Military-controlled Myawaddy TV said last week’s attack had occurred outside Pa Zi Gyi village, on a building that the NUG planned to use. The military struck a weapons storage facility, it said, and explosions from such weapons had added to fatalities. Those who died were resistance fighters, the junta spokesperson Zaw Min Tun said, adding that “people who were forced to support them probably died as well”.
The airstrike came just days ahead of Thingyan, the Burmese new year festival, normally a time of celebrations and splashing water in the streets. In Yangon, where the military held festive events in an apparent attempt to give an impression of normalcy, a sign was hung from a bridge that read: “Why are you dancing when the whole village is burning?”
Mass street protests are no longer possible in Yangon, which remains under military control.
Thurein, a 29-year-old resident of Yangon’s Mingalar Taungnyunt township, said the streets near to him were deserted. “We used to go to big pavilions and party with our friends.
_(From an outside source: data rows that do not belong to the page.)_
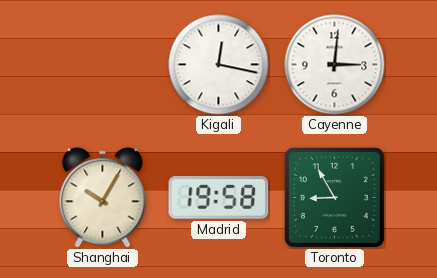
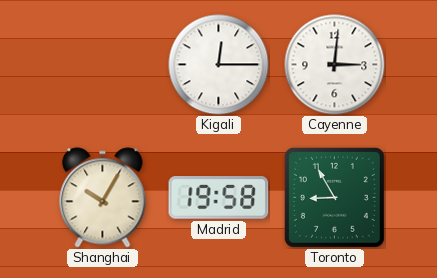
Kigali: 12:17 -> 12:15
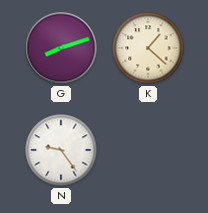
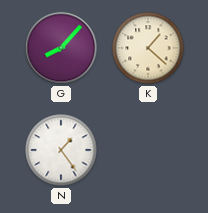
G: 8:12 -> 8:07
N: 9:24 -> 1:24
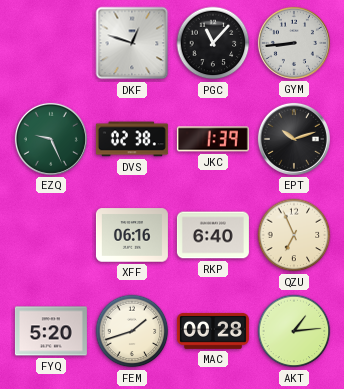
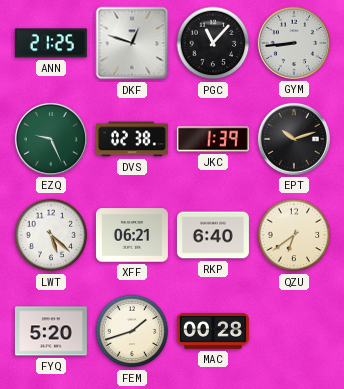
ANN: none -> 21:25
LWT: none -> 5:22
XFF: 06:16 -> 06:21
QZU: 6:56 -> 6:39
AKT: 1:14 -> none
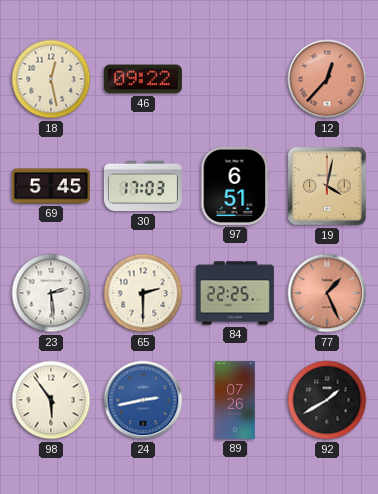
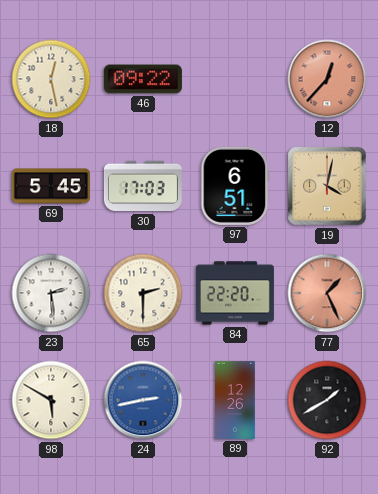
84: 22:25 -> 22:20
98: 5:54 -> 5:50
89: 07:26 -> 12:26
Now our country is sick, and there is nothing to celebrate,” he said.
The attack in Pa Zi Gyi was widely condemned, including by the US and the EU. However, activists say the international community has failed to take meaningful action.
Montse Ferrer, Amnesty International’s researcher and adviser on business and human rights, said that while some countries had imposed sanctions aimed at stopping jet fuel reaching the military, these generally targeted individual companies – something the military can easily evade. “A company that today is called ‘X’, tomorrow is called ‘Y’ and the sanction in many ways is no longer effective,” said Ferrer, who added that wider, sectoral sanctions were needed. Only Canada has taken this step.
Days after the attack at Pa Zi Gyi, the village stands deserted. Funerals for the victims, including Soe Naing’s relatives, have not yet been held because most of the residents worry about further military violence.
“Truthfully, no human being would engage in such a heinous act,” said Soe Naing. “They were not born as human beings.”